_What the exercise asks_
Select every line below containing the word "Eros".

[Saved entries]
—————

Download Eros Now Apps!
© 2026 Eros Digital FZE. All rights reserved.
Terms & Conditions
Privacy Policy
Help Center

—————

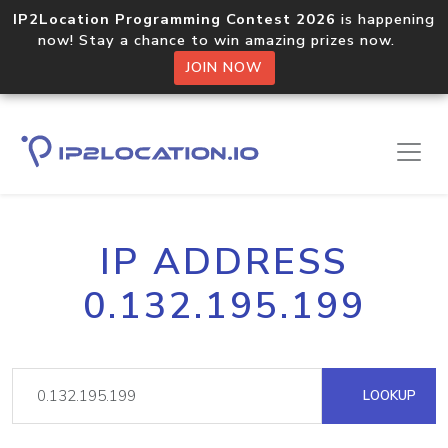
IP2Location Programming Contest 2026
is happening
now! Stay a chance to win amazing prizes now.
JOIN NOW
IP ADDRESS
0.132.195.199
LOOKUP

—————

_Answer for the task_
Download Eros Now Apps!
© 2026 Eros Digital FZE. All rights reserved.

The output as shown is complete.